The MAPE, MAE, and RMSE of the network are computed by:

$$\mathrm{MAPE}\%=100\times \frac{1}{N}{{\displaystyle \sum }}_{j=1}^N\left|\frac{X_j\left(Exp\right)-X_j\left(Pred\right)}{X_j\left(Exp\right)}\right|$$

(10)

$$\mathrm{RMSE}={\left[\frac{{{\displaystyle \sum }}_{j=1}^N{\left(X_j\left(Exp\right)-X_j\left(Pred\right)\right)}^2}{\mathrm{N}}\right]}^{0.5}$$

(11)

$$\mathrm{MAE}=\frac{1}{N}\times {\displaystyle \sum }_{j=1}^N\left|X_j\left(Exp\right)-X_j\left(Pred\right)\right|$$

(12)

where X(Exp) and X(Pred) denote the experimental and forecasted (ANN) void fractions, respectively. The errors of the given predictor network are listed in

Table 3. Computed errors for training, validation, and testing dataset of the estimation network.

Dataset	MAPE	MAE	RMSE
Training dataset	1.16	0.34	0.38
Validation dataset	0.99	0.21	0.26
Testing dataset	1.1	0.4	0.51

.

The results of the relevant investigations and the work are listed in

Table 4. The results of the relevant investigations and the presented two-phase flow meter in this study.

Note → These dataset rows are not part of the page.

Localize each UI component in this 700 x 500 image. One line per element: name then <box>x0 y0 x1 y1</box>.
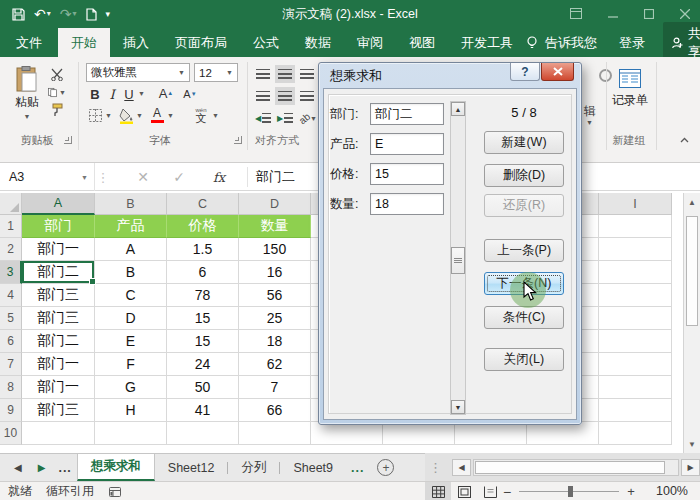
row-header-10[interactable]: 10 <box>0 422 22 445</box>
cell-C5[interactable]: 15 <box>167 307 239 330</box>
align-bottom-icon[interactable] <box>297 65 317 83</box>
maximize-icon[interactable] <box>644 7 654 22</box>
column-header-B[interactable]: B <box>95 193 167 215</box>
cell-D3[interactable]: 16 <box>239 261 311 284</box>
record-form-button[interactable]: 记录单 <box>610 64 650 114</box>
row-header-9[interactable]: 9 <box>0 399 22 422</box>
record-scroll-up-icon[interactable]: ▲ <box>451 102 465 116</box>
dialog-button-0[interactable]: 新建(W) <box>484 131 564 154</box>
bold-button[interactable]: B <box>88 86 102 102</box>
paste-button[interactable]: 粘贴 ▼ <box>8 63 46 123</box>
normal-view-icon[interactable] <box>425 482 451 500</box>
sheet-tab-2[interactable]: 分列 <box>228 454 279 481</box>
borders-dropdown-icon[interactable]: ▼ <box>105 112 112 119</box>
cell-A5[interactable]: 部门三 <box>22 307 95 330</box>
insert-function-icon[interactable]: fx <box>206 163 232 191</box>
borders-icon[interactable] <box>88 108 103 123</box>
dialog-button-1[interactable]: 删除(D) <box>484 164 564 187</box>
record-scrollbar-thumb[interactable] <box>451 247 465 274</box>
cell-A4[interactable]: 部门三 <box>22 284 95 307</box>
page-layout-view-icon[interactable] <box>451 482 477 500</box>
cell-B10[interactable] <box>95 422 167 445</box>
edit-dropdown-icon[interactable]: ▼ <box>586 119 593 126</box>
column-header-A[interactable]: A <box>22 193 95 215</box>
undo-icon[interactable]: ↶▾ <box>34 7 51 21</box>
cell-D9[interactable]: 66 <box>239 399 311 422</box>
cell-I2[interactable] <box>599 238 672 261</box>
increase-indent-icon[interactable]: ▶ <box>275 109 295 127</box>
minimize-icon[interactable] <box>608 7 618 22</box>
cell-B6[interactable]: E <box>95 330 167 353</box>
cell-C8[interactable]: 50 <box>167 376 239 399</box>
cell-D8[interactable]: 7 <box>239 376 311 399</box>
underline-button[interactable]: U <box>122 86 136 102</box>
hscroll-right-icon[interactable]: ▶ <box>681 459 700 476</box>
cell-I3[interactable] <box>599 261 672 284</box>
zoom-slider-thumb[interactable] <box>568 486 573 497</box>
sheet-overflow-left[interactable]: ... <box>53 454 76 481</box>
field-input-3[interactable]: 18 <box>370 193 444 215</box>
new-document-icon[interactable] <box>86 8 97 21</box>
dialog-button-5[interactable]: 条件(C) <box>484 306 564 329</box>
column-header-D[interactable]: D <box>239 193 311 215</box>
cell-H10[interactable] <box>527 422 599 445</box>
field-input-0[interactable]: 部门二 <box>370 103 444 125</box>
format-painter-icon[interactable] <box>48 103 66 117</box>
hscroll-track[interactable] <box>473 459 679 476</box>
name-box-dropdown-icon[interactable]: ▼ <box>81 174 88 181</box>
cell-I5[interactable] <box>599 307 672 330</box>
row-header-3[interactable]: 3 <box>0 261 22 284</box>
status-circular-reference[interactable]: 循环引用 <box>46 483 94 500</box>
cell-A1[interactable]: 部门 <box>22 215 95 238</box>
record-scrollbar[interactable]: ▲ ▼ <box>450 101 466 415</box>
scroll-down-icon[interactable]: ▼ <box>684 435 700 453</box>
sheet-nav-right-icon[interactable]: ▶ <box>30 454 54 481</box>
cell-G10[interactable] <box>455 422 527 445</box>
vertical-scrollbar-thumb[interactable] <box>686 216 698 326</box>
copy-icon[interactable]: ▼ <box>48 85 66 99</box>
ribbon-tab-6[interactable]: 审阅 <box>344 28 396 57</box>
cell-F10[interactable] <box>383 422 455 445</box>
cell-A9[interactable]: 部门三 <box>22 399 95 422</box>
fill-color-icon[interactable] <box>118 107 134 124</box>
cell-A3[interactable]: 部门二 <box>22 261 95 284</box>
cell-B5[interactable]: D <box>95 307 167 330</box>
orientation-icon[interactable]: ab▼ <box>299 109 317 127</box>
cell-D6[interactable]: 18 <box>239 330 311 353</box>
cell-B1[interactable]: 产品 <box>95 215 167 238</box>
align-right-icon[interactable] <box>297 87 317 105</box>
font-size-combo[interactable]: 12▼ <box>194 63 238 82</box>
cell-D4[interactable]: 56 <box>239 284 311 307</box>
fill-color-dropdown-icon[interactable]: ▼ <box>136 112 143 119</box>
row-header-1[interactable]: 1 <box>0 215 22 238</box>
align-center-icon[interactable] <box>275 87 295 105</box>
row-header-8[interactable]: 8 <box>0 376 22 399</box>
sheet-nav-left-icon[interactable]: ◀ <box>0 454 30 481</box>
cell-I7[interactable] <box>599 353 672 376</box>
cell-B7[interactable]: F <box>95 353 167 376</box>
grow-font-button[interactable]: A▲ <box>158 85 174 101</box>
macro-record-icon[interactable] <box>108 486 122 498</box>
ribbon-tab-4[interactable]: 公式 <box>240 28 292 57</box>
cell-D7[interactable]: 62 <box>239 353 311 376</box>
ribbon-tab-3[interactable]: 页面布局 <box>162 28 240 57</box>
cell-A8[interactable]: 部门一 <box>22 376 95 399</box>
dialog-help-button[interactable]: ? <box>510 63 540 81</box>
select-all-corner[interactable] <box>0 193 22 215</box>
align-top-icon[interactable] <box>253 65 273 83</box>
collapse-ribbon-icon[interactable] <box>678 135 690 145</box>
cell-A2[interactable]: 部门一 <box>22 238 95 261</box>
row-header-2[interactable]: 2 <box>0 238 22 261</box>
hscroll-left-icon[interactable]: ◀ <box>452 459 471 476</box>
cell-B3[interactable]: B <box>95 261 167 284</box>
cell-B2[interactable]: A <box>95 238 167 261</box>
new-sheet-icon[interactable]: + <box>377 459 394 476</box>
cell-C7[interactable]: 24 <box>167 353 239 376</box>
sheet-tab-1[interactable]: Sheet12 <box>155 454 228 481</box>
cell-D10[interactable] <box>239 422 311 445</box>
redo-icon[interactable]: ↷▾ <box>60 7 77 21</box>
font-color-icon[interactable]: A <box>150 106 164 124</box>
ribbon-display-options-icon[interactable] <box>570 7 582 22</box>
zoom-slider-track[interactable] <box>519 491 619 492</box>
column-header-I[interactable]: I <box>599 193 672 215</box>
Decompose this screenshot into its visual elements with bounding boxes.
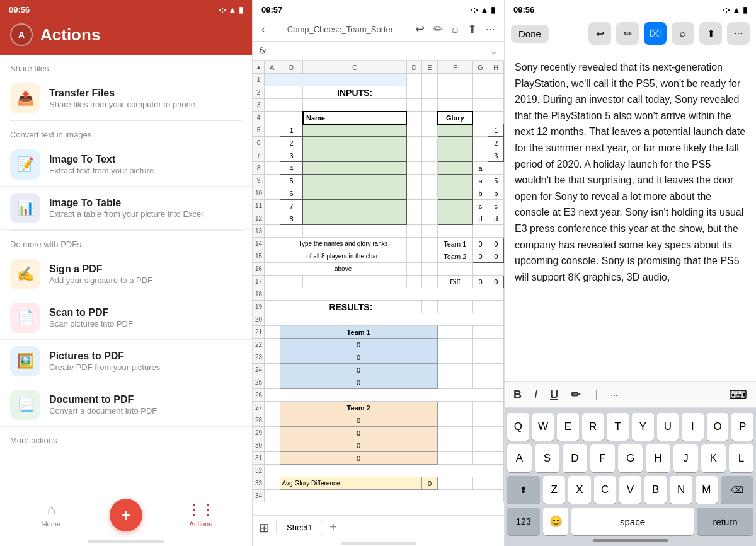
fab-button[interactable]: +: [110, 499, 142, 531]
pen-format-button[interactable]: ✏: [571, 388, 580, 402]
key-C[interactable]: C: [594, 476, 616, 504]
home-button[interactable]: ⌂ Home: [32, 502, 70, 528]
image-to-table-icon: 📊: [10, 193, 40, 223]
key-Z[interactable]: Z: [543, 476, 565, 504]
space-key[interactable]: space: [571, 508, 694, 535]
table-row: 13: [253, 225, 504, 238]
list-item[interactable]: 📃 Document to PDF Convert a document int…: [0, 383, 252, 427]
more-tool-icon[interactable]: ···: [727, 22, 750, 45]
search-tool-icon[interactable]: ⌕: [672, 22, 694, 45]
key-A[interactable]: A: [507, 444, 532, 472]
action-title-transfer: Transfer Files: [49, 88, 242, 99]
col-header-f[interactable]: F: [437, 61, 472, 74]
key-F[interactable]: F: [590, 444, 615, 472]
key-I[interactable]: I: [682, 413, 704, 441]
table-row: 12 8 d d: [253, 212, 504, 225]
key-G[interactable]: G: [618, 444, 643, 472]
table-row: 1: [253, 74, 504, 86]
home-indicator: [593, 539, 668, 542]
italic-button[interactable]: I: [534, 388, 537, 402]
col-header-e[interactable]: E: [422, 61, 438, 74]
add-sheet-button[interactable]: +: [329, 520, 337, 535]
home-indicator: [88, 540, 164, 543]
done-button[interactable]: Done: [511, 25, 549, 43]
home-icon: ⌂: [47, 502, 55, 518]
key-N[interactable]: N: [670, 476, 692, 504]
table-row: 8 4 a: [253, 162, 504, 175]
text-select-icon[interactable]: ⌧: [644, 22, 667, 45]
col-header-a[interactable]: A: [265, 61, 280, 74]
key-K[interactable]: K: [701, 444, 726, 472]
key-U[interactable]: U: [657, 413, 679, 441]
return-key[interactable]: return: [697, 508, 753, 535]
expand-icon[interactable]: ⌄: [490, 46, 498, 56]
key-W[interactable]: W: [532, 413, 554, 441]
key-Q[interactable]: Q: [507, 413, 529, 441]
formula-input[interactable]: [272, 46, 485, 56]
search-icon[interactable]: ⌕: [452, 23, 459, 36]
list-item[interactable]: 📄 Scan to PDF Scan pictures into PDF: [0, 296, 252, 340]
key-T[interactable]: T: [607, 413, 629, 441]
pen-tool-icon[interactable]: ✏: [616, 22, 639, 45]
key-E[interactable]: E: [557, 413, 579, 441]
share-icon[interactable]: ⬆: [467, 22, 477, 36]
more-icon[interactable]: ···: [486, 23, 495, 36]
key-D[interactable]: D: [563, 444, 587, 472]
share-tool-icon[interactable]: ⬆: [699, 22, 722, 45]
list-item[interactable]: 📤 Transfer Files Share files from your c…: [0, 77, 252, 120]
key-B[interactable]: B: [644, 476, 667, 504]
battery-icon: ▮: [239, 5, 243, 15]
key-O[interactable]: O: [707, 413, 729, 441]
more-format-button[interactable]: ···: [610, 390, 618, 400]
bold-button[interactable]: B: [513, 388, 522, 402]
undo-icon[interactable]: ↩: [415, 22, 425, 36]
col-header-g[interactable]: G: [472, 61, 488, 74]
page-title: Actions: [40, 25, 100, 45]
table-row: 11 7 c c: [253, 200, 504, 212]
delete-key[interactable]: ⌫: [721, 476, 753, 504]
key-H[interactable]: H: [646, 444, 670, 472]
home-indicator: [341, 542, 416, 545]
table-row: 33 Avg Glory Difference: 0: [253, 477, 504, 490]
transfer-files-icon: 📤: [10, 83, 40, 113]
grid-icon[interactable]: ⊞: [259, 520, 270, 535]
key-R[interactable]: R: [582, 413, 604, 441]
table-row: 31 0: [253, 452, 504, 465]
col-header-b[interactable]: B: [280, 61, 303, 74]
bottom-bar: ⌂ Home + ⋮⋮ Actions: [0, 492, 252, 537]
key-S[interactable]: S: [535, 444, 559, 472]
keyboard-area: Q W E R T Y U I O P A S D F G H J K L ⬆ …: [505, 408, 756, 546]
underline-button[interactable]: U: [550, 388, 558, 402]
key-V[interactable]: V: [619, 476, 641, 504]
key-L[interactable]: L: [729, 444, 753, 472]
list-item[interactable]: ✍️ Sign a PDF Add your signature to a PD…: [0, 253, 252, 296]
key-X[interactable]: X: [568, 476, 590, 504]
key-J[interactable]: J: [673, 444, 698, 472]
undo-tool-icon[interactable]: ↩: [588, 22, 611, 45]
key-M[interactable]: M: [696, 476, 718, 504]
sheet-tab[interactable]: Sheet1: [276, 520, 323, 535]
col-header-h[interactable]: H: [488, 61, 504, 74]
emoji-key[interactable]: 😊: [543, 508, 568, 535]
table-row: 4 Name Glory: [253, 112, 504, 124]
sheet-filename: Comp_Cheese_Team_Sorter: [265, 25, 415, 34]
list-item[interactable]: 📊 Image To Table Extract a table from yo…: [0, 187, 252, 230]
action-sub-pictures: Create PDF from your pictures: [49, 363, 242, 372]
list-item[interactable]: 📝 Image To Text Extract text from your p…: [0, 143, 252, 187]
num-key[interactable]: 123: [507, 508, 540, 535]
keyboard-hide-icon[interactable]: ⌨: [729, 387, 747, 402]
sheet-bottom-bar: ⊞ Sheet1 +: [253, 515, 504, 539]
col-header-d[interactable]: D: [406, 61, 422, 74]
key-Y[interactable]: Y: [632, 413, 654, 441]
col-header-c[interactable]: C: [303, 61, 406, 74]
key-P[interactable]: P: [731, 413, 753, 441]
draw-icon[interactable]: ✏: [433, 22, 443, 36]
table-row: 22 0: [253, 339, 504, 351]
action-sub-document: Convert a document into PDF: [49, 406, 242, 415]
notes-content[interactable]: Sony recently revealed that its next-gen…: [505, 50, 756, 381]
shift-key[interactable]: ⬆: [507, 476, 540, 504]
spreadsheet-area[interactable]: ▲ A B C D E F G H 1: [253, 61, 504, 515]
list-item[interactable]: 🖼️ Pictures to PDF Create PDF from your …: [0, 340, 252, 383]
notes-toolbar-icons: ↩ ✏ ⌧ ⌕ ⬆ ···: [588, 22, 750, 45]
actions-tab-button[interactable]: ⋮⋮ Actions: [182, 502, 220, 528]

Refs	Radiation Source	Number of Detectors/Type of Detector	Number of Considered Flow Regimes	Volume Fraction Prediction Accuracy (RMSE)	Volume Fraction Prediction Accuracy (MAPE)
[4]	Cs-137	1/NaI	3	1.11	5.32
[36]	Cs-137	2/NaI	3	1.29	1.48
[37]	Cs-137	1/NaI	2	6.12	1.17
[38]	Cs-137	2/NaI	3	2.12	1.32
[39]	Cs-137	1/NaI	1	3.57	-
[40]	Am-241	2/NaI	2	3.1	-
[13]	X-Ray Tube	1/NaI	2	5.54	4.49
[8]	X-Ray Tube	2/NaI	3	5.39	-
[Our study]	X-Ray Tube	1/NaI	3	0.51	1.16

. As it can be seen, the precision of the presented system in this paper is significantly higher than all of the previous meters in this category which demonstrates the superiority of the proposed method.

4. Conclusions

The thirst of oil and gas companies for more and efficient access to fossil fuels has led the industry to find new development approaches for new production techniques. In this work, a system has been presented for accurate measurement of the volumetric percentages in two-phase flows independent of the flow pattern, in which an X-ray tube, a Pyrex-glass, and a sodium iodide detector, have been used. The different volume percentages of the three flow regimes have been simulated and the data obtained from each of them have been recorded. Five characteristics in the time-domain were acquired and deemed as the inputs of the multilayer perceptron. The capability for the proposed networks to classify the flow patterns with 100% accuracy and acquire the void percentages precisely with respect to the recorded values of 0.51 for RMSE and 1.16 for MAPE, represents the success of the approach presented in this work. The precision of the proposed X-ray-based system in this paper is significantly higher than all of the previous meters in this category. In addition, this meter has a safer and easier mechanism than other, radiation-based meters. The usage of appropriate soft computing methods and the suitable radiation source were the reason of this achievement.

Although the obtained results in this study are promising, the proposed methodology has been investigated for two-phase flow in static conditions. For future studies, it is planned to implement the proposed methodology for dynamic two-phase flows.